2012 MLA Conference
Seattle, 5-8 January
Evidence
Although the etymology of the term suggests otherwise, the “evidence” we recruit to support our claims is seldom conspicuous: in the sciences, in the humanities, and in everyday life, evidence differs among (and is contested within) different disciplines, historical moments, and epistemologies. We seek papers that take up the question of evidence in the Victorian Period and that reflect upon our own evidentiary practices.
What counts in the nineteenth century as a demonstration of a claim in the fields of law, science, history, religion, literature, the arts, sociology, ethnography, medicine, psychology, and so forth? And what might count as a persuasive demonstration of the claims that we make in our scholarship on the period? By what technical and rhetorical means is evidence displayed to any given audience, and how is that audience--whether it be a jury, a religious group, a community of scholars or professionals, a body of citizens--meant to make its judgments? How does an object, image, number, a fragment of language, or a "fact" gain and lose its evidentiary status as it moves between places or between disciplines? To what material, formal, and social constraints is evidence subject? What happens when evidence physically decays? How do categories of evidence gain authority or fall under suspicion? Whose testimony matters? How do representational forms affect the persuasiveness of evidence? How do new kinds of evidence--photography, for example--change existing regimes of knowledge? And what is the history of the suspicion of evidence itself? Is there anxiety that exposure to evidence will entail unappealing or proscribed changes in beliefs?
Send 250-350 word proposals by 15 March 2011 to Eileen Gillooly (eg48@columbia.edu).

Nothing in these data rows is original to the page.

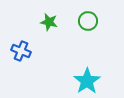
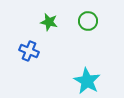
blue cross: moved 8 px right
cyan star: rotated 8 degrees counterclockwise
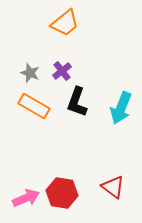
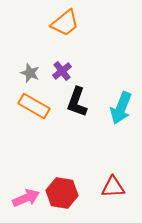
red triangle: rotated 40 degrees counterclockwise
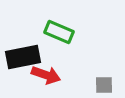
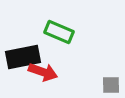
red arrow: moved 3 px left, 3 px up
gray square: moved 7 px right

Ethics and Literary Experience
“the only effect I ardently long to produce by my writings, is that those who read them should be better able to imagine and to feel the pains and the joys of those who differ from themselves in everything but the broad fact of being struggling erring human creatures”—George Eliot
Much of the writing produced by Victorians was explicitly aimed at evoking sympathy for others (fictional and non-fictional) and developing the moral imagination so as to produce more responsive readers and empathic political subjects. We seek papers that discuss, theorize, and critique the experience--the affective responses; identifications and resistances; imagined political, aesthetic, intellectual, and moral stakes, investments, and implications--of reading Victorian literature(s) ethically.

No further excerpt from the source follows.